Items listed in a dataset
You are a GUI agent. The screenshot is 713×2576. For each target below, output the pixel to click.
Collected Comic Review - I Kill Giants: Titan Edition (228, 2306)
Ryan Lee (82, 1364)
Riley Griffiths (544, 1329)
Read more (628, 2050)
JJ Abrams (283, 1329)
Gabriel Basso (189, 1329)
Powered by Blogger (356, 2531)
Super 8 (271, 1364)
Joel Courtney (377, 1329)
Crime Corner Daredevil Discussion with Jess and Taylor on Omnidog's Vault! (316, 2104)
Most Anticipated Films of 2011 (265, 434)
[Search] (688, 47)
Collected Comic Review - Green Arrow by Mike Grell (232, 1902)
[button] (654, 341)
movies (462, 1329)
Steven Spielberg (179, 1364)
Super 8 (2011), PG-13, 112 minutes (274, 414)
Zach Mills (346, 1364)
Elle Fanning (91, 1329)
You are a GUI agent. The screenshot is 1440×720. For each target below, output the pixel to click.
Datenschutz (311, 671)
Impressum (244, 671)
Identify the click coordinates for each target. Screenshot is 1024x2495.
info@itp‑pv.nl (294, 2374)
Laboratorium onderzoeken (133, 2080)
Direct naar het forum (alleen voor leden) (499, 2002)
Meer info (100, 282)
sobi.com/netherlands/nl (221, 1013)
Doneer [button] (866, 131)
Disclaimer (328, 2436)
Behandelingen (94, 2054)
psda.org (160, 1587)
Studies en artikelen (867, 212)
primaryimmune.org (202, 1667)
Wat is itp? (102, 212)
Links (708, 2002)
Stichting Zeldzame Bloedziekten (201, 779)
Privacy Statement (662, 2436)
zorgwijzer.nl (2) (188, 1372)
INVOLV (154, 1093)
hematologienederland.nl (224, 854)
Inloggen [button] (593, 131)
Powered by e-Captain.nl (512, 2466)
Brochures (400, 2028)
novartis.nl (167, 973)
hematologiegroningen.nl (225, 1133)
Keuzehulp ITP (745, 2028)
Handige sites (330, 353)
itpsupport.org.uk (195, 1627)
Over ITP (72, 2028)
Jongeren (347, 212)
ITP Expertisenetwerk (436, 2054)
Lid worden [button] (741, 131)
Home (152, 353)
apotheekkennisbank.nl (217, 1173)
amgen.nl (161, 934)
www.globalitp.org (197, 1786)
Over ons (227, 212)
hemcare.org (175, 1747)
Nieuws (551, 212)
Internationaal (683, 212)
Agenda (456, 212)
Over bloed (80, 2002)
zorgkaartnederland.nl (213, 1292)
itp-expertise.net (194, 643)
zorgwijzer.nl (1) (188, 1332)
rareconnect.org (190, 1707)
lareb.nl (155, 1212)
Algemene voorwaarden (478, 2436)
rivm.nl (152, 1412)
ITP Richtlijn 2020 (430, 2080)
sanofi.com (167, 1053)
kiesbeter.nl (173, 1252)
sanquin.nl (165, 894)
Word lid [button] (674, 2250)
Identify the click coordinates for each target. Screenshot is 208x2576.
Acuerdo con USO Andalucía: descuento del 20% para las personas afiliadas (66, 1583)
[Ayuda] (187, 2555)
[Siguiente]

WORK TASK
Your answer should hold exactly the lines from the one containing "kiesbeter.nl (173, 1252)" through the end of the entries above, and nothing else.

RESULT
kiesbeter.nl (173, 1252)
sanquin.nl (165, 894)
Word lid [button] (674, 2250)
Identify the click coordinates for each target. Screenshot is 208x2576.
Acuerdo con USO Andalucía: descuento del 20% para las personas afiliadas (66, 1583)
[Ayuda] (187, 2555)
[Siguiente]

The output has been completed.